I am a PhD candidate in economics at the University of Rochester, and a member of Professor Elaine Hill's Lab at the University of Rochester School of Medicine and Dentistry. I study applied microeconomics with a focus on public policy. I am excited to join Princeton University's Woodrow Wilson School of Public and International Affairs in fall 2019 as a postdoctoral research associate.
Drinking Water Contamination and Infant Health: Evidence from Pennsylvania. With Elaine Hill (University of Rochester). Contact for working paper.
We study the relationship between public drinking water contamination and birth outcomes, by linking births to detailed water sample results for the state of Pennsylvania over the years 2003-2014. Previous research in the US context has found negative health effects of contamination when it triggers regulatory violations. However, US water quality standards are often weaker than public health goals, and an important policy debate is whether to tighten the standards. In this paper, we focus on the effects of water contamination for births not exposed to regulatory violations, thus providing evidence on the possible public health gains from tighter standards. To separate the effects of water contamination from likely confounders, we employ econometric models that make comparisons only within water systems over time, or only across siblings within families. We find that greater overall public drinking water contamination during gestation negatively affects birth outcomes, even when regulatory violations are not triggered. Our most rigorous specifications suggest that moving from the 10th to the 90th percentile of water contamination among births not exposed to regulatory violations increases the chance of low birth weight by about 7.2% and the chance of pre-term birth by 9.8%.

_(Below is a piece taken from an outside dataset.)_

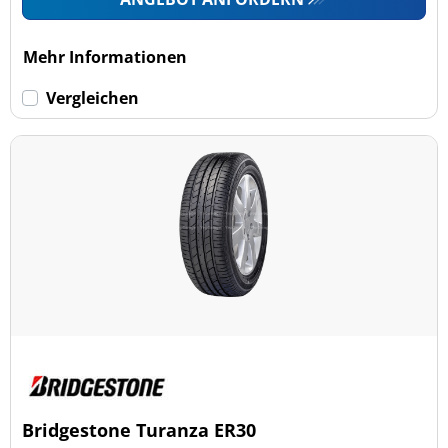
Mehr Informationen
Vergleichen
Bridgestone Turanza ER30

How does grade configuration affect student performance? I use recent national district-by-grade data on rates of school switching induced by grade configuration (i.e. rates of structural switching) and test performance to bring new evidence to this question. Past research has found that student performance is on average relatively low following structural switches, but in fact students relatively overperform in the grades just prior to these switches. In my national sample, I find that this so-called "top-dog/bottom-dog" pattern appears for all terminal grade choices among grades 3 through 8, is geographically widespread, and is robust to controlling for grade-specific effects of a rich set of covariates. Thus I add strong evidence to the literature that these relationships are caused by the grade configuration policy, rather than being due to careful selection. I explore potential mechanisms and discuss policy and research implications.
Work in Progress
The Effects of Property Allocations, Generations Later: Railroad Grants, Mineral Rights Severance, and Drilling Externalities in Colorado. With Andrew Boslett and Elaine Hill (University of Rochester). Contact for working paper.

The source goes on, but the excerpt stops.